Whenever a new comic book movie hits the screens, the fanboys are a hilarious sight to behold. They hypothesize, bitch, obsess, and while sitting in the theater flinch like they're about to be hit with a rock. And it's all because they want Hollywood to be true to their love. With Spider-Man their greatest wish came true, and with Daredevil, their worst fears realized. But perhaps of all the films cranking out of the Marvel machine, none carry the stink of failure more prominently than Fantastic 4. Why? Simply put, it's hard to accept that a walking rock pile, a see-through woman, a human matchstick, and a rubberized nerd can save the world.
And maybe that's why this Fantastic 4 works; the director never tries to make this moderately enjoyable foursome more "super" than they really are.

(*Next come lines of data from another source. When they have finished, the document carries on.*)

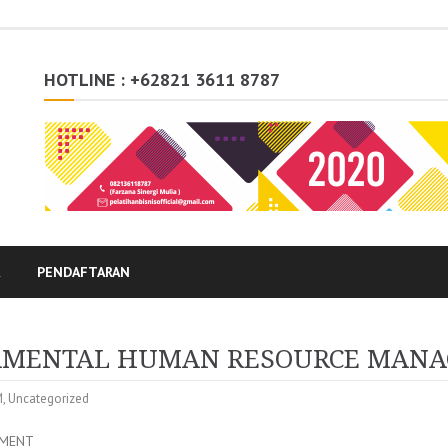
HOTLINE : +62821 3611 8787
K
PENDAFTARAN
DAMENTAL HUMAN RESOURCE MAN
M
,
Uncategorized
EMENT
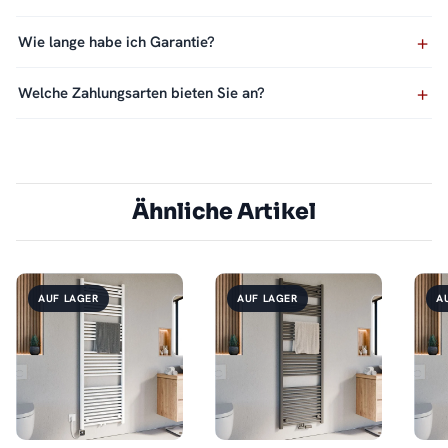
Wie lange habe ich Garantie?
Welche Zahlungsarten bieten Sie an?
Ähnliche Artikel
AUF LAGER
AUF LAGER
A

More or less, the plot sticks to classic Marvel party lines. On a scientific mission to capture cosmic rays, smarty-pants Reed Richards (Ioan Gruffudd) blasts off into space with pal Ben Grimm (The Shield's Michael Chiklis), hotshot Johnny Storm (Chris Evans), and love interest Susan Storm (Jessica Alba). And while it's unfortunate that Reed's billionaire rival Victor Von Doom (Nip/Tuck's Julian McMahon) tags along for the ride, things get exponentially worse when they are all bombarded by cosmic rays. Reed gets stretchy, Susan goes invisible, Johnny bursts into flame at the drop of a hat, and Ben turns into a monstrous orange pile of rocks. And as for the already megalomaniacal Von Doom, he grows increasingly less nice, vowing eternal revenge on his genetically altered space mates.

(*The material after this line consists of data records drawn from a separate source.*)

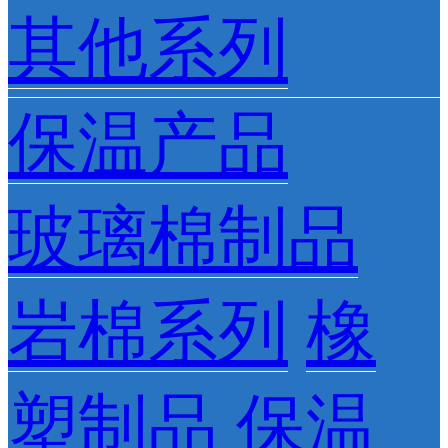
其他系列
保温产品
玻璃棉制品
岩棉系列
橡
塑制品
保温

Perhaps director Tim Story (Taxi) had low expectations for this project as well, because he never tries to overcompensate for the lack of a huge operatic story--and that's why it works. A nuclear bomb isn't ready to explode, and the world's not about to end. This is a small, whimsical story of four people who don't like each other very much getting really fucked up in space--and then learning how to deal with it. The acting is accomplished across the board, the CG is certainly acceptable, but most importantly, it captures the humor and isolated feeling of the original Stan Lee/Jack Kirby comics, without the strained bombast of recent Marvel outings. Fanboys can relax; because this time, the underachievers win.